Because word boundaries aren't marked, you need word segmentation, which
requires understanding in lots of cases. (Can't tell where a word ends and the
next one begins if you don't know what they mean.)

Many words have a literal meaning and a metaphorical one (e.g. 纠结 can mean
both "tangled" and "confused").

Different synonyms being used for the same concept are common as well,
especially when you contrast formal vs. informal writing.

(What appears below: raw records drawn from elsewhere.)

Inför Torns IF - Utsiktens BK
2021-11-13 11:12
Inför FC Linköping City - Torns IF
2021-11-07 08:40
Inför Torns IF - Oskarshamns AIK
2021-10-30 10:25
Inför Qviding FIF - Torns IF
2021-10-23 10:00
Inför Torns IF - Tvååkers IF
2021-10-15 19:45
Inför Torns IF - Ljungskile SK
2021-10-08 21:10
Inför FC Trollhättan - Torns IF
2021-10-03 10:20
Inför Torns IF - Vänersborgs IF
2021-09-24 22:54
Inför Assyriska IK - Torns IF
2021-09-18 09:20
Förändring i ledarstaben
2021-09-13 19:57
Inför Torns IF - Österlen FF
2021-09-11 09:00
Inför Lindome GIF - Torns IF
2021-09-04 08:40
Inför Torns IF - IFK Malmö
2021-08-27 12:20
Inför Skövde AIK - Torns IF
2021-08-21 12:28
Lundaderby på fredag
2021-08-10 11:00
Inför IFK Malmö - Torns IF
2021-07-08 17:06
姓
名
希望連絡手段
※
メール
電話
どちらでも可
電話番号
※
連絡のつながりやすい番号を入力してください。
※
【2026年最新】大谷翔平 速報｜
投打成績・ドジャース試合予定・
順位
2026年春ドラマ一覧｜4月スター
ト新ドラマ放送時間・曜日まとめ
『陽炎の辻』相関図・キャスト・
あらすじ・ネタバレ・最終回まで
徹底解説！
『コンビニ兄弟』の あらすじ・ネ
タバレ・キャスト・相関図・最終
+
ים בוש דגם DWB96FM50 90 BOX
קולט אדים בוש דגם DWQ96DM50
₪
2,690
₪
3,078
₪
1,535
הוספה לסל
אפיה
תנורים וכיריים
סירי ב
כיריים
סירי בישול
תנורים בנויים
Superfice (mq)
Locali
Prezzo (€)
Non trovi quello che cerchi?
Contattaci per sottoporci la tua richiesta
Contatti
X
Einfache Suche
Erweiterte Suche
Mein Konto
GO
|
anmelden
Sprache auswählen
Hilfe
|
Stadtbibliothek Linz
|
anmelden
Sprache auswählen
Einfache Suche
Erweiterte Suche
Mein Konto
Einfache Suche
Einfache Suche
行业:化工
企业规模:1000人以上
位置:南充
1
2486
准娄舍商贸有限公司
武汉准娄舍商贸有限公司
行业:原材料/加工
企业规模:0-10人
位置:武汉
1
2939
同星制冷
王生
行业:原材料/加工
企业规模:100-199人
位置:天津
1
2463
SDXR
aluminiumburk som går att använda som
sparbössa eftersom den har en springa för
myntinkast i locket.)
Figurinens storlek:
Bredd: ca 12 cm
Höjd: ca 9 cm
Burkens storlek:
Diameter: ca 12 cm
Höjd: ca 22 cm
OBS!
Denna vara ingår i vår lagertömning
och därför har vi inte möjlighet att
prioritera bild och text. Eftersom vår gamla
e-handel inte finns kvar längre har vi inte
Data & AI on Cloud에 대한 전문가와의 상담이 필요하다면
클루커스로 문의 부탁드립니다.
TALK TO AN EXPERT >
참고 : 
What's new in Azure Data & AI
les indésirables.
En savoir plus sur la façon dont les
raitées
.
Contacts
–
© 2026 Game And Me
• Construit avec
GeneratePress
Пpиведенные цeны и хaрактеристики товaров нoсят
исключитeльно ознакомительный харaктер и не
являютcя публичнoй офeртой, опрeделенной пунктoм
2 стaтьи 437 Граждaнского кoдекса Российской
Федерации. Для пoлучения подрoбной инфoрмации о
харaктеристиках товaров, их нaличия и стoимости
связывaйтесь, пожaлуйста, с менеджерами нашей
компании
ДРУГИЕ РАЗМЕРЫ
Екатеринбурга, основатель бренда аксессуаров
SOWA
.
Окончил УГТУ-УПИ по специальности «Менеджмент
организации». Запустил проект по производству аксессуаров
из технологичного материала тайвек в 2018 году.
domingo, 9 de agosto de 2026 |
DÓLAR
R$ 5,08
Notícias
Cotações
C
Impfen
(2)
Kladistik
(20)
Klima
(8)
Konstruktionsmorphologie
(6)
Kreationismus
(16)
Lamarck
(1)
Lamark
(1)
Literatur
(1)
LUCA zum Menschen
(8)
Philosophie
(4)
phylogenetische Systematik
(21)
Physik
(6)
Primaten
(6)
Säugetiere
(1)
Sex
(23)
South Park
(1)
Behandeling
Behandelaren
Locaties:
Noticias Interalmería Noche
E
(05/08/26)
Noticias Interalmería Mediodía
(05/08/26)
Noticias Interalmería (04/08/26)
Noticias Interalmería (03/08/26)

Misspellings can happen too, where a character is substituted with a similar
character that has the same pronunciation. Sometimes completely different
characters are used as a kind of pun.

Grepping is less likely to yield false positives (unless you're looking for a
single-character word that can appear in compounds), but there is no easy way
to do fuzzy matching to account for misspelled words.

------
thisisit
Hi Anu,

Most probably this might not get a reply but I still wanted to know about this
statement - "During the 2016 Olympics, a Toutiao bot wrote original news
coverage, publishing stories on major events more quickly than traditional
media outlets. The bot-written articles enjoyed read rates (# of reads and #
of impressions) in line with those produced at a slower speed and higher cost
by human writers on average."

1\. What does writing original news coverage entail? Did the bot put together
couple of news source to create an article or do you mean it transcribed the
news from the live video feed as it happened?

2\. How much of the bot feed works due to high declension? [1]. Because
normally bot structure and output tend to make less sense as the sentence
structure comes out all wrong.

[1]
[https://en.wikipedia.org/wiki/Declension](https://en.wikipedia.org/wiki/Declension)

Additionally, there is quite a lot of focus on getting user to stay on the
platform. Not to sound alarmist here but doesn't it mean you are most of the
time helping people reinforce their world views? News should be reported as is
but then if user engagement is so important news will be written right or left
wing just to keep the user on platform.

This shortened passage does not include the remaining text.